··· Supplied records
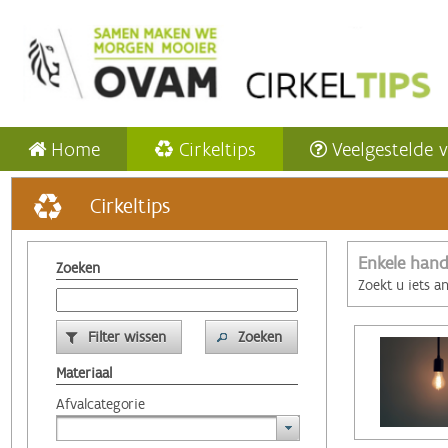
Home
Cirkeltips
Veelgestelde 
Cirkeltips
Enkele hand
Zoeken
Zoekt u iets a
Filter wissen
Zoeken
Materiaal
Afvalcategorie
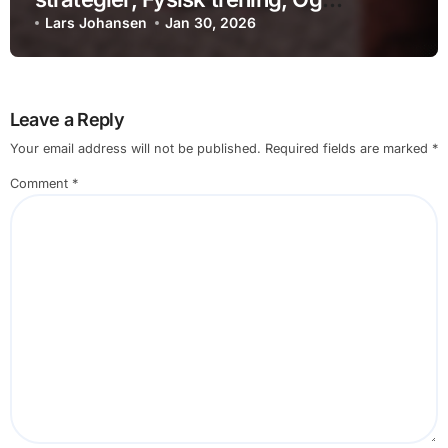
restitusjon
Lars Johansen
Jan 30, 2026
Leave a Reply
Your email address will not be published.
Required fields are marked
*
Comment
*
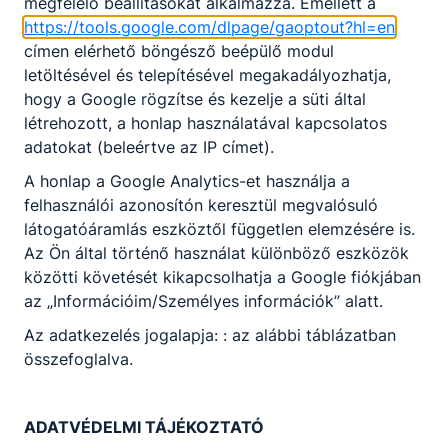
megfelelő beállításokat alkalmazza. Emellett a
https://tools.google.com/dlpage/gaoptout?hl=en
Műszaki dokumentáció alapján, a megmunkálandó
címen elérhető böngésző beépülő modul
KKK/PTT
anyag ismeretében megtervezi az adott alkatrész
letöltésével és telepítésével megakadályozhatja,
KKK letöltése (pdf)
hagyományos szerszámgépen való gyártását,
hogy a Google rögzítse és kezelje a süti által
PTT letöltése (pdf)
meghatározva az ehhez szükséges gépeket,
létrehozott, a honlap használatával kapcsolatos
eszközöket és technológiai adatokat. A
adatokat (beleértve az IP címet).
szerszámgépen beállítja a forgácsolási
Okleveles technikusképzés
A honlap a Google Analytics-et használja a
jellemzőket. CNC (számítógép által vezérelt)
Nem
felhasználói azonosítón keresztül megvalósuló
megmunkáló gépeken, gyártósorokon
látogatóáramlás eszköztől független elemzésére is.
szakszerűen használja a munkadarabot befogó-
Az Ön által történő használat különböző eszközök
és továbbító eszközöket. Programot ír és tesztel
közötti követését kikapcsolhatja a Google fiókjában
egyszerűbb alkatrészek CNC gépen történő
az „Információim/Személyes információk” alatt.
gyártására. Hagyományos vagy CNC gépen
alkatrészeket gyárt. A kész munkadarabok
Az adatkezelés jogalapja: : az alábbi táblázatban
méreteit ellenőrzi, a mérés eredményét
összefoglalva.
dokumentálja.
Ajánlott minden fiatal számára, aki szereti a
ADATVÉDELMI TÁJÉKOZTATÓ
gépeket, érdekli a forgácsolás és egyedi termékek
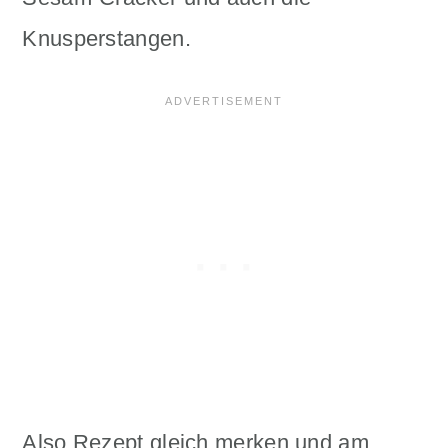
Knusperstangen.
Also Rezept gleich merken und am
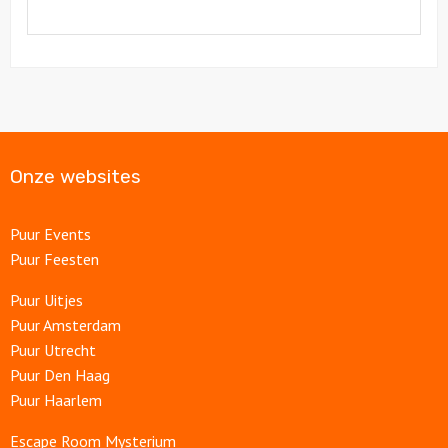
Onze websites
Puur Events
Puur Feesten
Puur Uitjes
Puur Amsterdam
Puur Utrecht
Puur Den Haag
Puur Haarlem
Escape Room Mysterium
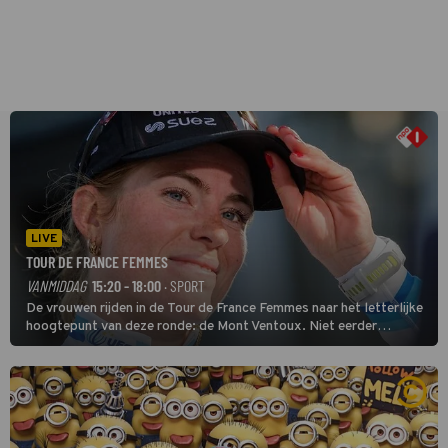
LIVE
TOUR DE FRANCE FEMMES
VANMIDDAG
15:20 - 18:00
· SPORT
De vrouwen rijden in de Tour de France Femmes naar het letterlijke
hoogtepunt van deze ronde: de Mont Ventoux. Niet eerder
finishten de vrouwen voor deze koers op deze kale col uit de
buitencategorie. De aanloop naar de slotklim is vlak.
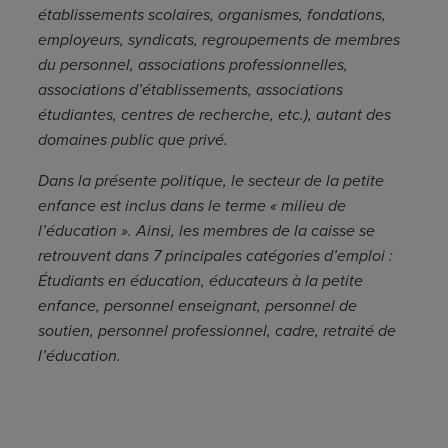
établissements scolaires, organismes, fondations,
employeurs, syndicats, regroupements de membres
du personnel, associations professionnelles,
associations d’établissements, associations
étudiantes, centres de recherche, etc.), autant des
domaines public que privé.
Dans la présente politique, le secteur de la petite
enfance est inclus dans le terme « milieu de
l’éducation ». Ainsi, les membres de la caisse se
retrouvent dans 7 principales catégories d’emploi :
Étudiants en éducation, éducateurs à la petite
enfance, personnel enseignant, personnel de
soutien, personnel professionnel, cadre, retraité de
l’éducation.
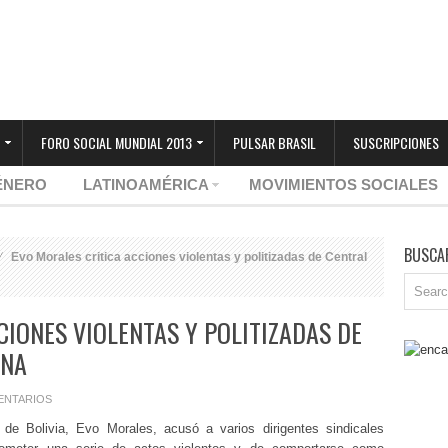
FORO SOCIAL MUNDIAL 2013
PULSAR BRASIL
SUSCRIPCIONES
ÉNERO
LATINOAMÉRICA
MOVIMIENTOS SOCIALES
BUSCA
Evo Morales critica acciones violentas y politizadas de Central
CIONES VIOLENTAS Y POLITIZADAS DE
ANA
ENTARIOS
 de Bolivia, Evo Morales, acusó a varios dirigentes sindicales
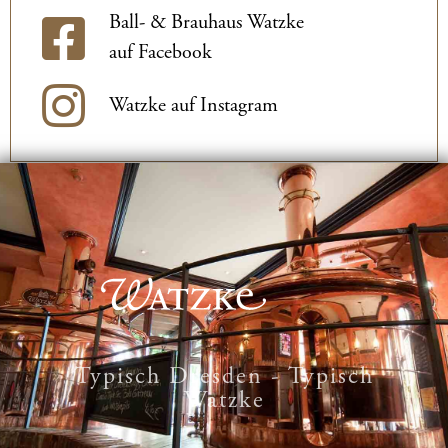
Ball- & Brauhaus Watzke
auf Facebook
Watzke auf Instagram
Typisch Dresden - Typisch
Watzke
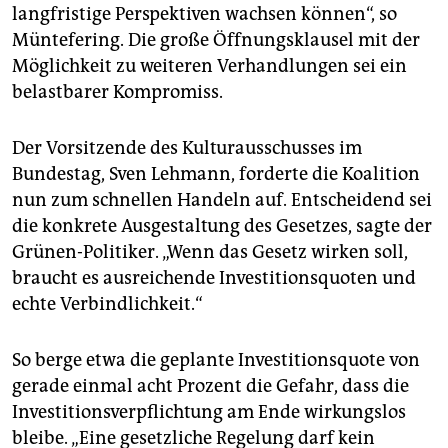
langfristige Perspektiven wachsen können“, so
Müntefering. Die große Öffnungsklausel mit der
Möglichkeit zu weiteren Verhandlungen sei ein
belastbarer Kompromiss.
Der Vorsitzende des Kulturausschusses im
Bundestag, Sven Lehmann, forderte die Koalition
nun zum schnellen Handeln auf. Entscheidend sei
die konkrete Ausgestaltung des Gesetzes, sagte der
Grünen-Politiker. „Wenn das Gesetz wirken soll,
braucht es ausreichende Investitionsquoten und
echte Verbindlichkeit.“
So berge etwa die geplante Investitionsquote von
gerade einmal acht Prozent die Gefahr, dass die
Investitionsverpflichtung am Ende wirkungslos
bleibe. „Eine gesetzliche Regelung darf kein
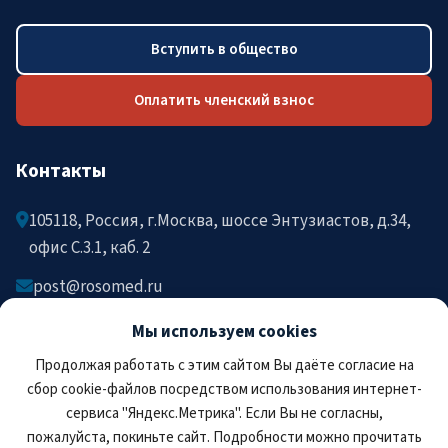
Вступить в общество
Оплатить членский взнос
Контакты
105118, Россия, г.Москва, шоссе Энтузиастов, д.34,
офис C.3.1, каб. 2
post@rosomed.ru
kolysh@rosomed.ru
Мы используем cookies
+7-903-729-09-87
Продолжая работать с этим сайтом Вы даёте согласие на
+7-910-880-36-92
сбор cookie-файлов посредством использования интернет-
сервиса "Яндекс.Метрика". Если Вы не согласны,
пожалуйста, покиньте сайт. Подробности можно прочитать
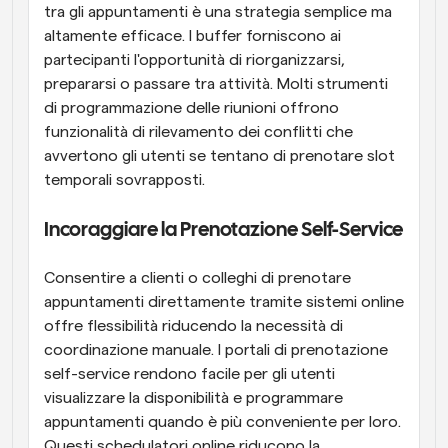
tra gli appuntamenti è una strategia semplice ma 
altamente efficace. I buffer forniscono ai 
partecipanti l'opportunità di riorganizzarsi, 
prepararsi o passare tra attività. Molti strumenti 
di programmazione delle riunioni offrono 
funzionalità di rilevamento dei conflitti che 
avvertono gli utenti se tentano di prenotare slot 
temporali sovrapposti.
Incoraggiare la Prenotazione Self-Service
Consentire a clienti o colleghi di prenotare 
appuntamenti direttamente tramite sistemi online 
offre flessibilità riducendo la necessità di 
coordinazione manuale. I portali di prenotazione 
self-service rendono facile per gli utenti 
visualizzare la disponibilità e programmare 
appuntamenti quando è più conveniente per loro. 
Questi schedulatori online riducono la 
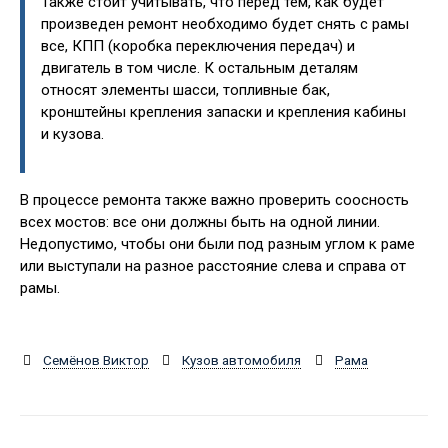
Также стоит учитывать, что перед тем, как будет
произведен ремонт необходимо будет снять с рамы
все, КПП (коробка переключения передач) и
двигатель в том числе. К остальным деталям
относят элементы шасси, топливные бак,
кронштейны крепления запаски и крепления кабины
и кузова.
В процессе ремонта также важно проверить соосность
всех мостов: все они должны быть на одной линии.
Недопустимо, чтобы они были под разным углом к раме
или выступали на разное расстояние слева и справа от
рамы.
Семёнов Виктор
Кузов автомобиля
Рама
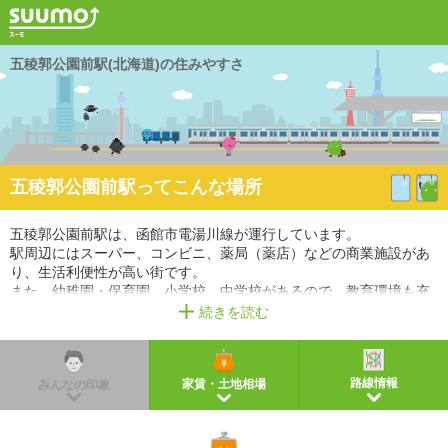
五稜郭公園前駅(北海道)の住みやすさ
五稜郭公園前駅ってこんな場所
五稜郭公園前駅は、函館市電湯川線が運行しています。
駅周辺にはスーパー、コンビニ、薬局（薬店）などの商業施設があ
り、生活利便性が高い街です。
また、幼稚園・保育園、小学校、中学校があるので、教育環境も充
実しています。
続きを読む
※掲載しているアクセス情報は2021年3月時点のものです。
※経路情報、所要時間情報は平日・日中の標準的な所要時間での乗り換え経路を採用していま
す。
路線情報
家賃・土地相場
みんなの印象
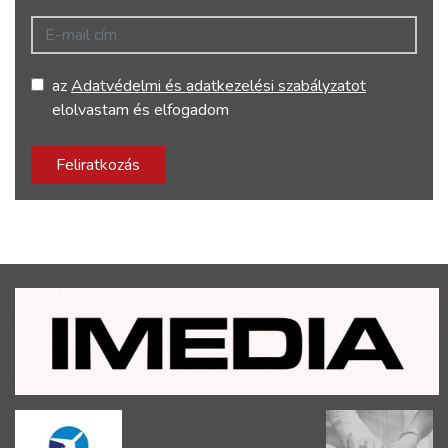
E-mail cím
az
Adatvédelmi és adatkezelési szabályzatot
elolvastam és elfogadom
Feliratkozás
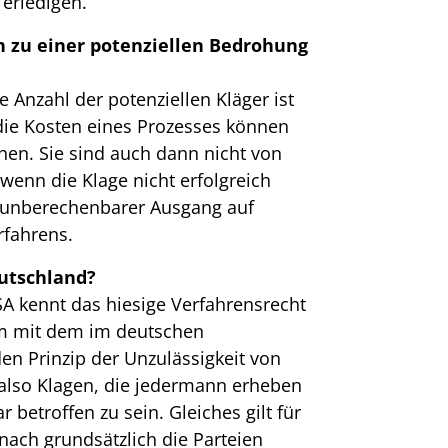
 erledigen.
n zu einer potenziellen Bedrohung
 Anzahl der potenziellen Kläger ist
ie Kosten eines Prozesses können
en. Sie sind auch dann nicht von
 wenn die Klage nicht erfolgreich
g unberechenbarer Ausgang auf
fahrens.
eutschland?
A kennt das hiesige Verfahrensrecht
em mit dem im deutschen
en Prinzip der Unzulässigkeit von
also Klagen, die jedermann erheben
 betroffen zu sein. Gleiches gilt für
ach grundsätzlich die Parteien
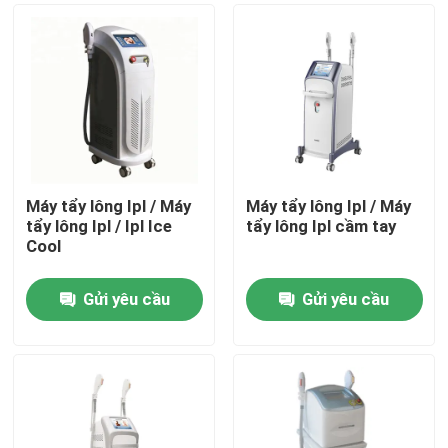
Máy tẩy lông Ipl / Máy
Máy tẩy lông Ipl / Máy
tẩy lông Ipl / Ipl Ice
tẩy lông Ipl cầm tay
Cool
Gửi yêu cầu
Gửi yêu cầu
Nhà
Các sản phẩm
Video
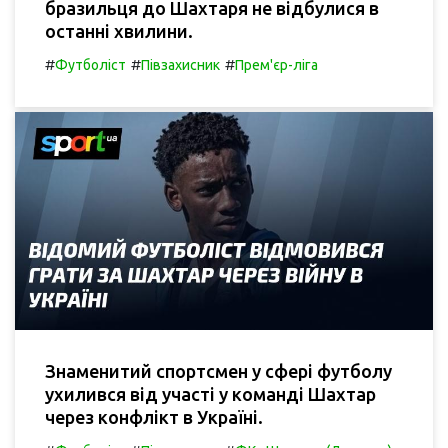
бразильця до Шахтаря не відбулися в
останні хвилини.
#
#
#
Футболіст
Півзахисник
Прем'єр-ліга
Знаменитий спортсмен у сфері футболу
ухилився від участі у команді Шахтар
через конфлікт в Україні.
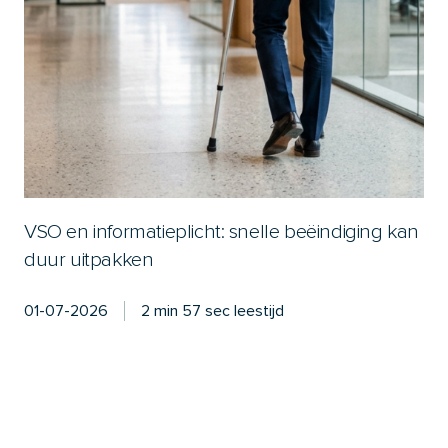
VSO en informatieplicht: snelle beëindiging kan
duur uitpakken
01-07-2026
2 min 57 sec leestijd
······
* **To do**
The range to print runs from the line with "Півзахисник" through the last line of the entries, both included; keep it exact and skip the pictures.

* **Task result**
Півзахисник
Прем'єр-ліга
Знаменитий спортсмен у сфері футболу
ухилився від участі у команді Шахтар
через конфлікт в Україні.
VSO en informatieplicht: snelle beëindiging kan
duur uitpakken
01-07-2026
2 min 57 sec leestijd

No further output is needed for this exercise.